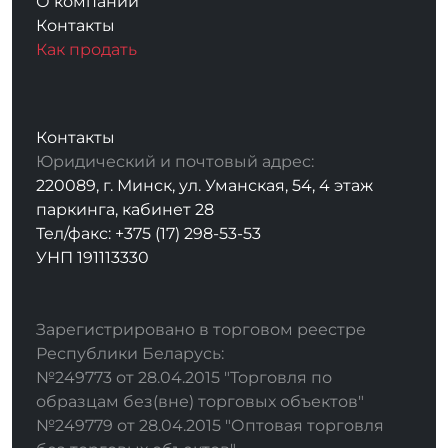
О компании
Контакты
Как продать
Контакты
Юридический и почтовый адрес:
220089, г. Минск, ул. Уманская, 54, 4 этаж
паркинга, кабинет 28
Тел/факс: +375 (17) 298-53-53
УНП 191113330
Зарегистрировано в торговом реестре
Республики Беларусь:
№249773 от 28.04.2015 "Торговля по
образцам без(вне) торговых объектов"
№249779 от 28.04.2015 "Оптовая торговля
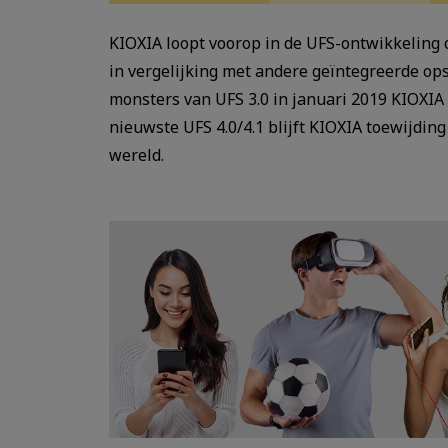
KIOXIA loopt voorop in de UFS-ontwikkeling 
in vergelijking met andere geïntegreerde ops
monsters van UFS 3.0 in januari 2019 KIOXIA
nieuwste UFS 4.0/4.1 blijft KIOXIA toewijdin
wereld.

The task: The range to copy runs from the line with "Тел/факс: +375 (17) 298-53-53" to the last line of the entries, both included; copy it exactly and leave out the pictures.

Task solution:
Тел/факс: +375 (17) 298-53-53
УНП 191113330
Зарегистрировано в торговом реестре
Республики Беларусь:
№249773 от 28.04.2015 "Торговля по
образцам без(вне) торговых объектов"
№249779 от 28.04.2015 "Оптовая торговля
KIOXIA loopt voorop in de UFS-ontwikkeling 
in vergelijking met andere geïntegreerde ops
monsters van UFS 3.0 in januari 2019 KIOXIA
nieuwste UFS 4.0/4.1 blijft KIOXIA toewijdin
wereld.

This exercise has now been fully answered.